▸ Task statement: Report how many lines of the entries below contain the word "Done", and nothing more.

[Document understanding data]

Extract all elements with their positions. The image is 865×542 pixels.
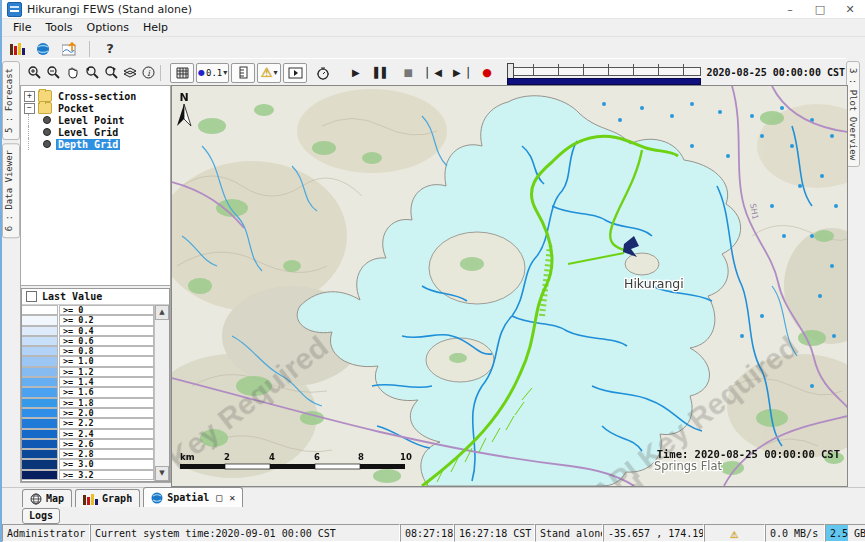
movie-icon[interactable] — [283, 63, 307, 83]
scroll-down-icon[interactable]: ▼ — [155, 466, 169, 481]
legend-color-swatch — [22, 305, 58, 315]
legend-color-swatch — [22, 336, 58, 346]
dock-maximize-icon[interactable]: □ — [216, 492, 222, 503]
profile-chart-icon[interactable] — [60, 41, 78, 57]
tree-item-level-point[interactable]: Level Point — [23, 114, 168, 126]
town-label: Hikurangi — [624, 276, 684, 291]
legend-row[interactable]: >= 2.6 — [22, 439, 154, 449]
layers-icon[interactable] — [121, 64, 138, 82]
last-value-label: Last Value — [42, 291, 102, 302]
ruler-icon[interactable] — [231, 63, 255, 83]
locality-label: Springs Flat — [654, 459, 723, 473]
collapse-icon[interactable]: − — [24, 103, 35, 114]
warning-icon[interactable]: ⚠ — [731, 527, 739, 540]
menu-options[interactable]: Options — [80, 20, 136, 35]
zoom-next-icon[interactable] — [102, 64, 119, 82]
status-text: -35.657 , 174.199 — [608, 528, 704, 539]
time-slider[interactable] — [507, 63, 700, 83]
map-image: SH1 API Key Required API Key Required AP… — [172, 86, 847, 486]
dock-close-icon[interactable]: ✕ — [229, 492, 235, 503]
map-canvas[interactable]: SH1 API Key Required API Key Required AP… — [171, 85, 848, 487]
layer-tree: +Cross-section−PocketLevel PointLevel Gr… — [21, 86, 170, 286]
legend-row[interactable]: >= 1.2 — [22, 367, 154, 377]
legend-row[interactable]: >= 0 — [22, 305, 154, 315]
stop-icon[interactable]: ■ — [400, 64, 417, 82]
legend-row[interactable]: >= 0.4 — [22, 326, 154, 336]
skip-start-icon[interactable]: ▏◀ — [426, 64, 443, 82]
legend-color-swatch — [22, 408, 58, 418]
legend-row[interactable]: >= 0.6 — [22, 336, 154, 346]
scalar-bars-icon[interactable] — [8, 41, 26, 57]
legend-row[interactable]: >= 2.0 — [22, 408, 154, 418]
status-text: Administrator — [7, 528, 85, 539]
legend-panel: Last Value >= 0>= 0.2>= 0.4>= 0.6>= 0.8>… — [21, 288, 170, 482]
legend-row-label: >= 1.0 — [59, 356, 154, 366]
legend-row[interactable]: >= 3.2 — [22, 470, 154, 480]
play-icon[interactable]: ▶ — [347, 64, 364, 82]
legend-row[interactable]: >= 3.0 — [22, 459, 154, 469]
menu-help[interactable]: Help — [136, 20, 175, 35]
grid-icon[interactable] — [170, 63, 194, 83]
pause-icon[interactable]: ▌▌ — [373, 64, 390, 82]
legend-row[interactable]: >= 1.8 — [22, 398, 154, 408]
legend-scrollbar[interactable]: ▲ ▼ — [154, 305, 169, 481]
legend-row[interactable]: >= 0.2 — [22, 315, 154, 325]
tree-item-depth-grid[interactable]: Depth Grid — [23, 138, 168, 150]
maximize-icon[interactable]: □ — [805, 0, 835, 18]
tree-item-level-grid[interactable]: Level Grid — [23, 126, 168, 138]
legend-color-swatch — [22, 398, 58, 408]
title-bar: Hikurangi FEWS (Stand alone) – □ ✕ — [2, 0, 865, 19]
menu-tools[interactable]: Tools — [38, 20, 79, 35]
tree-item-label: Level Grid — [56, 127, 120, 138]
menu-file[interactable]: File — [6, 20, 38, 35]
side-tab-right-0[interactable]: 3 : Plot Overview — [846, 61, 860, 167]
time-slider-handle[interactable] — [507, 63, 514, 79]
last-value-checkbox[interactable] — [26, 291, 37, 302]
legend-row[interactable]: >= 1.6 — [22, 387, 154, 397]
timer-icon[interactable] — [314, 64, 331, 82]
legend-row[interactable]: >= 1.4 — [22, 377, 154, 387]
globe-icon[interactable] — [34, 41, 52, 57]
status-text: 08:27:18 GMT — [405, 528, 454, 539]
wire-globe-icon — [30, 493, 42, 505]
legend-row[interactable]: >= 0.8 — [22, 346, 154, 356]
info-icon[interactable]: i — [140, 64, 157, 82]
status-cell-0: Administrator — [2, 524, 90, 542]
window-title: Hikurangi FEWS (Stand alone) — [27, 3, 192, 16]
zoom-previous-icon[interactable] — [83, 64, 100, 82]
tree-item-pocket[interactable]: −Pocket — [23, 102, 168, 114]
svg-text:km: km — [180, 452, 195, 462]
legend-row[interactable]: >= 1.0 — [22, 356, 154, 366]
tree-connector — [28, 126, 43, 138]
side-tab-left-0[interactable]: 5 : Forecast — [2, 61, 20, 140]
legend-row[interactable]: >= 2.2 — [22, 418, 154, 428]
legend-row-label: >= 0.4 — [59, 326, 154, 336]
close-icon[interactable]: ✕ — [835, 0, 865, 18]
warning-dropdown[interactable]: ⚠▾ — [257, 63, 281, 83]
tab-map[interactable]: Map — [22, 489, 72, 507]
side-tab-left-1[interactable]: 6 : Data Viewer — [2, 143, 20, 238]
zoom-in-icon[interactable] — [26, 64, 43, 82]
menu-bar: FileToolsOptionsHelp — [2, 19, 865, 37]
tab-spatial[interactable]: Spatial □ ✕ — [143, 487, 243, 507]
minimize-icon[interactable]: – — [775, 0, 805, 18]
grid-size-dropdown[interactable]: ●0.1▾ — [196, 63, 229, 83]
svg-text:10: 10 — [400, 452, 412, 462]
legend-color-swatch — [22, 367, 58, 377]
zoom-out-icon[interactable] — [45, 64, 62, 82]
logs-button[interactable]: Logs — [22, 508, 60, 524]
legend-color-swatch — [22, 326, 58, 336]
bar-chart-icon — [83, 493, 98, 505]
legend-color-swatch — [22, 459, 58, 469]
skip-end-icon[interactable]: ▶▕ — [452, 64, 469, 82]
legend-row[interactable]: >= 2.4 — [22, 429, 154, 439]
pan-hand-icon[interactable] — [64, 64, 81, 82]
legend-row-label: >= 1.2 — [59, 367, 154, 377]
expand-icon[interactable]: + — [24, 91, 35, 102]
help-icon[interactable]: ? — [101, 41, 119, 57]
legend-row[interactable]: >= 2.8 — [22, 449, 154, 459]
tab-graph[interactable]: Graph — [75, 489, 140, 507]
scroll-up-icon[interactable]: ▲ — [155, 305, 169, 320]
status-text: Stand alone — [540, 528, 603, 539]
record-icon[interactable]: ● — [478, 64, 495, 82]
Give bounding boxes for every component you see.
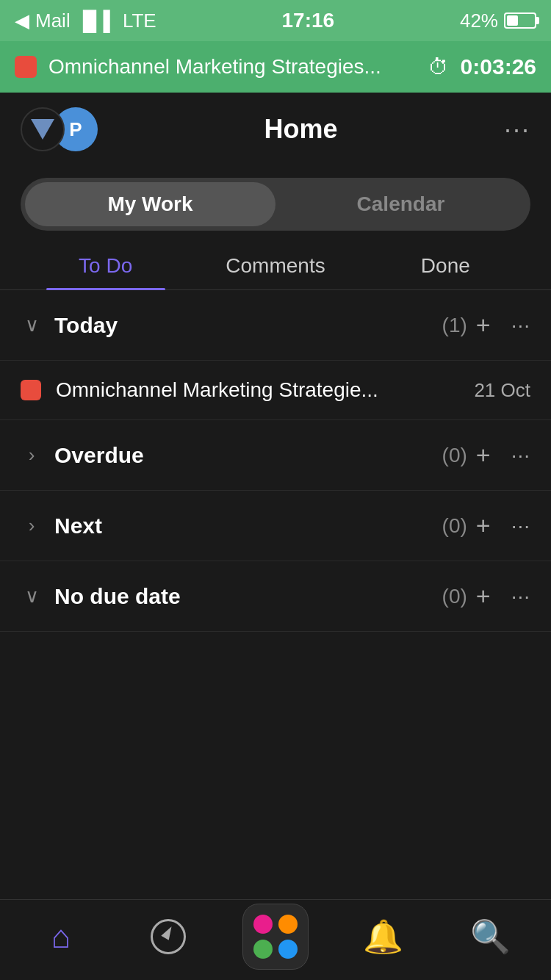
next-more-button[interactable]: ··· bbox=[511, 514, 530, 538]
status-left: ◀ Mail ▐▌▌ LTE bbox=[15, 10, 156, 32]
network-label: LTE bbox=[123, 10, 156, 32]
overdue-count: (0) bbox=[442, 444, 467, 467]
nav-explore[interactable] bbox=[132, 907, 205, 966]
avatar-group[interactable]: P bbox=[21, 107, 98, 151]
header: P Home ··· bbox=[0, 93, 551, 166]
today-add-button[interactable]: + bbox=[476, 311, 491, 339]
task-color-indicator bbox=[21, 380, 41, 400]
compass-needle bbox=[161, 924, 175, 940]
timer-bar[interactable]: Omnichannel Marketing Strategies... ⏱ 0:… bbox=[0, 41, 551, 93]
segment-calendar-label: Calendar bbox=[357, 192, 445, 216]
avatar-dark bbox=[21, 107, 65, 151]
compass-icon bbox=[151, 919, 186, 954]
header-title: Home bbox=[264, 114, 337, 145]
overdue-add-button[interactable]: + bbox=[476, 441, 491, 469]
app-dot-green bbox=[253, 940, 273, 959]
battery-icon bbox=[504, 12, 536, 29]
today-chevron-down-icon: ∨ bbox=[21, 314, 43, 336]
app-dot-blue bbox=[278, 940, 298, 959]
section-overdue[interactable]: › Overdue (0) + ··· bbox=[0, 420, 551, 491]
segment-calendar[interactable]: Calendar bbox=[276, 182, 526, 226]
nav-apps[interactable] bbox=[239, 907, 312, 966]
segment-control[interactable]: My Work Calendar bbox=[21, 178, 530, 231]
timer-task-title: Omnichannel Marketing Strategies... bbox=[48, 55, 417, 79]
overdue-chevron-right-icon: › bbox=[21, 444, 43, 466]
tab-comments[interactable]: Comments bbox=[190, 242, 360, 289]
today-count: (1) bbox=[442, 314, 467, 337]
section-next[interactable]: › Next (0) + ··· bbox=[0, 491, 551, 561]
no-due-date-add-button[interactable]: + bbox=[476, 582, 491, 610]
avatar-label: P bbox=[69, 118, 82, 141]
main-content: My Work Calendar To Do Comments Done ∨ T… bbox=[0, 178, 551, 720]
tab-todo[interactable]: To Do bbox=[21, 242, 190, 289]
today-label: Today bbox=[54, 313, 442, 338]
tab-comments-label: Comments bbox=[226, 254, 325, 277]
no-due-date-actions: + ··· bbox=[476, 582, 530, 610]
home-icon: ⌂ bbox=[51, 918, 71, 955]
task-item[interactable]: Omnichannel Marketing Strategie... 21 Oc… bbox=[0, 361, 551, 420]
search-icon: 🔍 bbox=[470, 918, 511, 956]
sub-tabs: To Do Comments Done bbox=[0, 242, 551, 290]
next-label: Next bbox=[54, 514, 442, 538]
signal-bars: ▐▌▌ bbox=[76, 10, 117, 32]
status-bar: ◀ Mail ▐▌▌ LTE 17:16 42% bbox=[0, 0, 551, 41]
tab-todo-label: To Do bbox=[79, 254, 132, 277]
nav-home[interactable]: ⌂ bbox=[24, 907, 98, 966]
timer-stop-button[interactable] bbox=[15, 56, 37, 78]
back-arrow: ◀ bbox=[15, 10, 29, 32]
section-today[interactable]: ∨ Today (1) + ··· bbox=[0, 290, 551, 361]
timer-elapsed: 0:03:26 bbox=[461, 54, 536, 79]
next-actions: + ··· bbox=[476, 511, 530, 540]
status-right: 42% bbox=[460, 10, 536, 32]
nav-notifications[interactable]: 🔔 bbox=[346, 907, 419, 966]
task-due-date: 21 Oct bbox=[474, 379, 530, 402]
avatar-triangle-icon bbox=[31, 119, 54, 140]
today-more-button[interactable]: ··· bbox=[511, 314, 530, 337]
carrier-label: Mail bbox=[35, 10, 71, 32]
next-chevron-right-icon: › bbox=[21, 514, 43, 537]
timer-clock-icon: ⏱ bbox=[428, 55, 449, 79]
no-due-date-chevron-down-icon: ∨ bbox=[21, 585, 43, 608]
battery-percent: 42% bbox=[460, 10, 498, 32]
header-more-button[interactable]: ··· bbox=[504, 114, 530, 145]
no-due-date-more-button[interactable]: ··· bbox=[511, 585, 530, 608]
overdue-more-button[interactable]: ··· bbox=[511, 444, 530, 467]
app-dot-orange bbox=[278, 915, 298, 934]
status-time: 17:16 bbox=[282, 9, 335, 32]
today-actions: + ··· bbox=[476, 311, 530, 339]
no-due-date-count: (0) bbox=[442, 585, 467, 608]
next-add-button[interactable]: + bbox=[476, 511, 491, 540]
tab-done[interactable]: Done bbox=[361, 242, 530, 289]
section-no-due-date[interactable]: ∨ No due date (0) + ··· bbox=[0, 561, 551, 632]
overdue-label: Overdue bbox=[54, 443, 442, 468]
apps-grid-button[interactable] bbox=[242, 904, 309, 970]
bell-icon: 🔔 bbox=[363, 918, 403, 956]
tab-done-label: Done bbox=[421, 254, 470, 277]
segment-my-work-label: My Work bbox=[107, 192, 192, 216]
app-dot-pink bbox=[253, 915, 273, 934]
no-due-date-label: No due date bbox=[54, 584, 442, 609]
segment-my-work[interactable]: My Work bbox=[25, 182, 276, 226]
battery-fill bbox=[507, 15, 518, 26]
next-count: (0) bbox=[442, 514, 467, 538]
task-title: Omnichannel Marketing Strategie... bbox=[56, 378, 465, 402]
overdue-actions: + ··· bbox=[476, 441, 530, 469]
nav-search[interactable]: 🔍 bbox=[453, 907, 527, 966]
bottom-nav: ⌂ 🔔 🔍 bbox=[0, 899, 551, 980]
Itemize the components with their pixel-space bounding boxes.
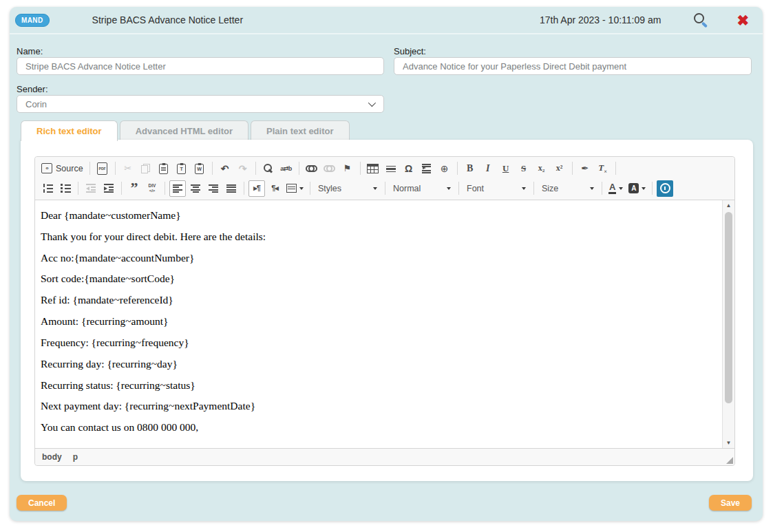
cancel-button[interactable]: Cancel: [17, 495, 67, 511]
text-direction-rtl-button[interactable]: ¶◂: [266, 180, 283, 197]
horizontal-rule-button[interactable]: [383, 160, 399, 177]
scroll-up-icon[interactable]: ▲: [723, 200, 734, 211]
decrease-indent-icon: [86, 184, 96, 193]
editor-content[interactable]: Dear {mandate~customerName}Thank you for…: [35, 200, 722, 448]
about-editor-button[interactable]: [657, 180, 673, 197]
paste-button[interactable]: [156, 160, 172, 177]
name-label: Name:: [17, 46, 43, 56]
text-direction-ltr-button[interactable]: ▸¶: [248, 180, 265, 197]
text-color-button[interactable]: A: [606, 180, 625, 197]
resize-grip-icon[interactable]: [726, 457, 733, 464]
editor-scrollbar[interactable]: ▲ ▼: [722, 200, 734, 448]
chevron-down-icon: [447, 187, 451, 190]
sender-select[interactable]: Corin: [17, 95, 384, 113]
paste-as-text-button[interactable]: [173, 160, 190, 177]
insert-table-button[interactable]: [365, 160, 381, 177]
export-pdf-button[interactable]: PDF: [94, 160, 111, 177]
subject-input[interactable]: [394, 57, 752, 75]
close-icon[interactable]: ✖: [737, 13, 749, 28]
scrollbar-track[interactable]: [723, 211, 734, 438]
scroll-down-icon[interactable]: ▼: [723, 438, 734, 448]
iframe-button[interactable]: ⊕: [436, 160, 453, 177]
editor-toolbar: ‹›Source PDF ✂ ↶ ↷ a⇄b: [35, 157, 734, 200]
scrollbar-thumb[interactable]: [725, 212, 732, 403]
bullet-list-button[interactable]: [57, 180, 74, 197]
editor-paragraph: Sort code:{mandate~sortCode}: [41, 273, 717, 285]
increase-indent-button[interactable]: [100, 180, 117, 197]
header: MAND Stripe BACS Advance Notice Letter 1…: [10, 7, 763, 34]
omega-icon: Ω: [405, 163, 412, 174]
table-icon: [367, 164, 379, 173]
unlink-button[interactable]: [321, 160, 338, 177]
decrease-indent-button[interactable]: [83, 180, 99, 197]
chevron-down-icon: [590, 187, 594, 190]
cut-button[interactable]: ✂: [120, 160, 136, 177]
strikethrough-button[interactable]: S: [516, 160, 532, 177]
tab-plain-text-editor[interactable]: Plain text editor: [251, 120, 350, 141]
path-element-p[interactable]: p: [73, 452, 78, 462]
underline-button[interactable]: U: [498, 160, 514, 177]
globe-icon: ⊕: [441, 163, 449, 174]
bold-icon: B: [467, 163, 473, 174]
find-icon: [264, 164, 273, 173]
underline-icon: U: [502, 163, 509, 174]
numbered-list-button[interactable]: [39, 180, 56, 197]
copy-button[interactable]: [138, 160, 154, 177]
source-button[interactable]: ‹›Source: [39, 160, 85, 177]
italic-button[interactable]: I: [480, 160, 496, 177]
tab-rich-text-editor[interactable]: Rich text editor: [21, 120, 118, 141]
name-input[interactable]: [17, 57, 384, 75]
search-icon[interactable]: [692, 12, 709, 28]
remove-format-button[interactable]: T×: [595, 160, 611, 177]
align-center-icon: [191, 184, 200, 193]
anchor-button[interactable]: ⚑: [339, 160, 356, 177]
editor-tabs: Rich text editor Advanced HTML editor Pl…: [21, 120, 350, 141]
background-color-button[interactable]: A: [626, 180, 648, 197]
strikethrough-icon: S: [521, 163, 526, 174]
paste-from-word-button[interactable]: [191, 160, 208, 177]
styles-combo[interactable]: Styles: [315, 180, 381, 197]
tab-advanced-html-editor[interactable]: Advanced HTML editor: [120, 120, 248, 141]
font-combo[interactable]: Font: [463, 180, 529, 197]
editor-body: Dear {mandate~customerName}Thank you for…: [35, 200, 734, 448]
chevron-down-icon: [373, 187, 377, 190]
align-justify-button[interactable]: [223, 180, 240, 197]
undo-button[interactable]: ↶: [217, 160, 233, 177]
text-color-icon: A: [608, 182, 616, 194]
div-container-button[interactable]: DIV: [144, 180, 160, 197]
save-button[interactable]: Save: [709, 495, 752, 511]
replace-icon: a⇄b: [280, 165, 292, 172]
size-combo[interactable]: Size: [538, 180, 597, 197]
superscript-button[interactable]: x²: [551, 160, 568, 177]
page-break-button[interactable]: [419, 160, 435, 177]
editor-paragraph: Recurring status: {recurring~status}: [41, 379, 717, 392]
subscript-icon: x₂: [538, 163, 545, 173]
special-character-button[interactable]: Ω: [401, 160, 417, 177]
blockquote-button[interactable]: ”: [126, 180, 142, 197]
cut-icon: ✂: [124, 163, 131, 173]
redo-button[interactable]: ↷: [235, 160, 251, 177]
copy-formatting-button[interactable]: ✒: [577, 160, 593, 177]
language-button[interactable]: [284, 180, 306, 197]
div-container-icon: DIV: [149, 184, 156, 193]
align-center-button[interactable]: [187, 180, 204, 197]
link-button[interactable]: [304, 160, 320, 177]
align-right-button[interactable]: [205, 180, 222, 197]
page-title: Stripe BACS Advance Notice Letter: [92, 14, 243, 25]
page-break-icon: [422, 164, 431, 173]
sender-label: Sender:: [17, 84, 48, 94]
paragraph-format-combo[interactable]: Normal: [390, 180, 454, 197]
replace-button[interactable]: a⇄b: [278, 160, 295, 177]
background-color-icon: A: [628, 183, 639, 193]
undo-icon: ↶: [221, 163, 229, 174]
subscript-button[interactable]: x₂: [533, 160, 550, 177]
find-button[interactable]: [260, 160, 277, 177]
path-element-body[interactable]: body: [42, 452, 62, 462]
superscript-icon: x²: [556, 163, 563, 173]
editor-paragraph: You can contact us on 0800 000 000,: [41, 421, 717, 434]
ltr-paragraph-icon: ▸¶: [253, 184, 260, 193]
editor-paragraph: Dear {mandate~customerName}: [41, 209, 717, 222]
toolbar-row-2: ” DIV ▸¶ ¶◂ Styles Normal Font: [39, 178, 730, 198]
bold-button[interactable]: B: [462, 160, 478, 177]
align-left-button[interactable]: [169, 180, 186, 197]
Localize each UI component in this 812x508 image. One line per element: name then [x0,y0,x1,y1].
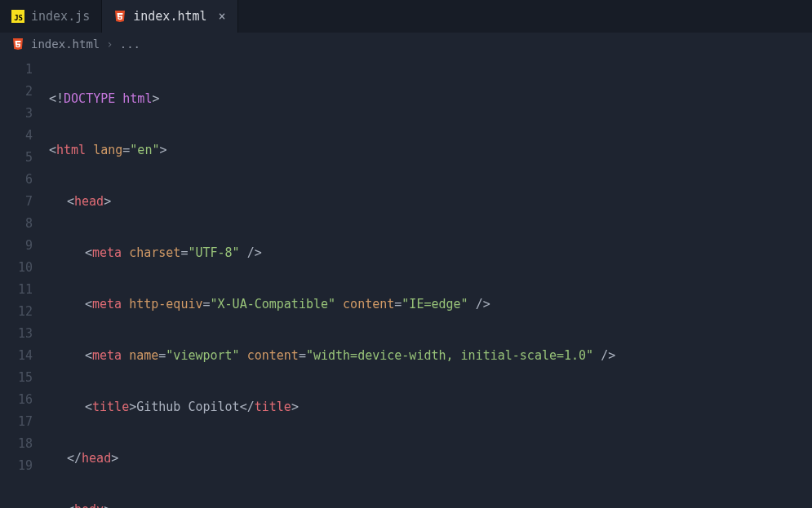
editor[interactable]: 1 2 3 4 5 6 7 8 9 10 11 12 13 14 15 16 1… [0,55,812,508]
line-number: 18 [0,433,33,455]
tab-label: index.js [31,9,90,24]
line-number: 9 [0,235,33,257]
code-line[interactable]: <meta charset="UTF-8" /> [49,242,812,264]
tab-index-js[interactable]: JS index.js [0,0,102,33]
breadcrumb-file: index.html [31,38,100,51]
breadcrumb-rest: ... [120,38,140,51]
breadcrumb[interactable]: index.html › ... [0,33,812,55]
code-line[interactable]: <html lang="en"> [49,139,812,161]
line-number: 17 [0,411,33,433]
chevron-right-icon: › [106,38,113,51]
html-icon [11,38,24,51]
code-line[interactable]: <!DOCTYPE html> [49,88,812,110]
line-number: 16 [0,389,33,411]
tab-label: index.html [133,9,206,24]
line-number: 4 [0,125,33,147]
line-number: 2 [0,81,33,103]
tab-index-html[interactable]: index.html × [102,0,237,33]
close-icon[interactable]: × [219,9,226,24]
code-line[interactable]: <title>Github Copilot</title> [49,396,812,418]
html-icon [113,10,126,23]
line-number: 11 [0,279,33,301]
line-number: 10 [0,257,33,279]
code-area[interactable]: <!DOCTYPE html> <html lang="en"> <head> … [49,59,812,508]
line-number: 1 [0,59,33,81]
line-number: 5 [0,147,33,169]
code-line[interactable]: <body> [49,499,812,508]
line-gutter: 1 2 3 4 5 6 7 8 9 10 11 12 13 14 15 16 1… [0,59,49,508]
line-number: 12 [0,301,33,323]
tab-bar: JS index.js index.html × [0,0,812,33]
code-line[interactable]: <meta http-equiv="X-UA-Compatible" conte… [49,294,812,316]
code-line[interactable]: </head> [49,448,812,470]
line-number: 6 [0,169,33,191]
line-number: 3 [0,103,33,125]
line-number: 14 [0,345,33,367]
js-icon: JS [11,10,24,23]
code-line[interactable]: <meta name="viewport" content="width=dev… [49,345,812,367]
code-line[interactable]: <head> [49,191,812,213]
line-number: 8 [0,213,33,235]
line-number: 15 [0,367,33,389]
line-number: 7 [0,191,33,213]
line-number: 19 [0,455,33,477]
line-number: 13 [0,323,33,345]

▸ Task solution: 4